In fact, if you look at the Center for Education Reform’s 2022 Parent Power Index, which rates the states on the degree to which they enable parents to control their children’s education, both the two top states in the rankings (Florida and Arizona) and the two bottom states in the rankings (North Dakota and Nebraska) are generally regarded as conservative or conservative-leaning states.

Square that with the notion that the political right is solidly behind choice, while liberal bastions such as Minnesota and the District of Columbia (both of which rank in the top 10 on the Index) oppose choice.

As we’ll show again next month when we reveal the winner of the million-dollar 2022 Yass Prize to Transform Education, the most-prestigious award in preK-12 education, those who embrace choice and opportunity come in every flavor and color. There are recent immigrants and members of families that have called America home from colonial times. There are Democrats, Republicans, progressives and conservatives. There are straight-arrow public school superintendents and there are dreamers, entrepreneurs, and experimenters.

What they all have in common is a drive to see children succeed in school, even in some cases if that means redefining what a “school” is. And to ensure that learning happens, all have either made innovative changes in their existing educational programs or have created new approaches to learning.

In short, there’s no ideology involved: just a desire to provide families with the broadest possible range of educational options for their children so they can find one that works—because the current system isn’t working for many, as the recent National Assessment of Educational Progress test results reconfirmed.

No family’s street address, income level, or child’s level of academic achievement should limit that family’s access to educational opportunity. Better schools come about when parents have power. Parents have power when states are open and transparent about their policies and provide parents with the necessary information, authority and funding to exercise more control over their children’s schooling.

After the pandemic-related school closings, lockdowns and other disruptions, parents, teachers and students all want more freedom and flexibility in education. It became obvious during the pandemic that children do best when the ‘system’ is flexible, responsive to their individual needs, and provides them with educational options that will enable them to succeed.
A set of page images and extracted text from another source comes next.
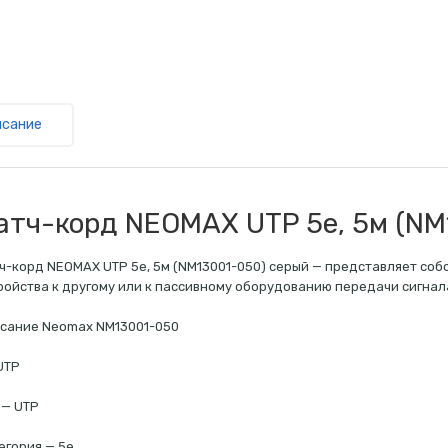
исание
атч-корд NEOMAX UTP 5e, 5м (NM
ч-корд NEOMAX UTP 5e, 5м (NM13001-050) серый — представляет соб
ройства к другому или к пассивному оборудованию передачи сигнал
сание Neomax NM13001-050
UTP
 — UTP
егория — 5e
The NAEP reading and math tests, taken this year by nearly half-a-million fourth- and eighth-graders nationwide, have proven that business as usual is a formula for failure.

Even U.S. Education Secretary Miguel Cardona described the test results as “appalling” and “unacceptable.” As I wrote after the scores were made public on Oct. 24, at the very least they’re evidence of “academic malnourishment,” if not malpractice.

Parents are demanding change and they have every right to do so. The Parent Power Index, which we’ve published annually since 1999, ranks states on multiple factors that gauge how much parents in each state are permitted to make critical decisions affecting their children’s schooling.

Parents are fed up. They see their states and communities spending record amounts of money—more than $20,000 per student per year in many districts—and they’re not seeing commensurate results. Not when two-thirds of fourth- and eighth-grade students can’t read proficiently, as NAEP tests showed.

Parents shouldn’t have to accept such appalling results. And political leaders need to empower them. That’s what the Parent Power! Index and the Yass Prize competition are all about: exploring the many ways children can receive an education besides the traditionally-run schools (micro-schools, online, on-ground, education saving accounts, scholarship programs, project-based and more) and showcasing education providers who are doing it right.

Parental involvement, of course, is critical. More studies than I can count have shown that parents who regularly read to their pre-school children will have children who are successful readers. But involvement doesn’t end when the children head off to school.

That, in fact, is when parent power begins; when parents, regardless of their income level and Zip Code, get to choose the school their child will attend.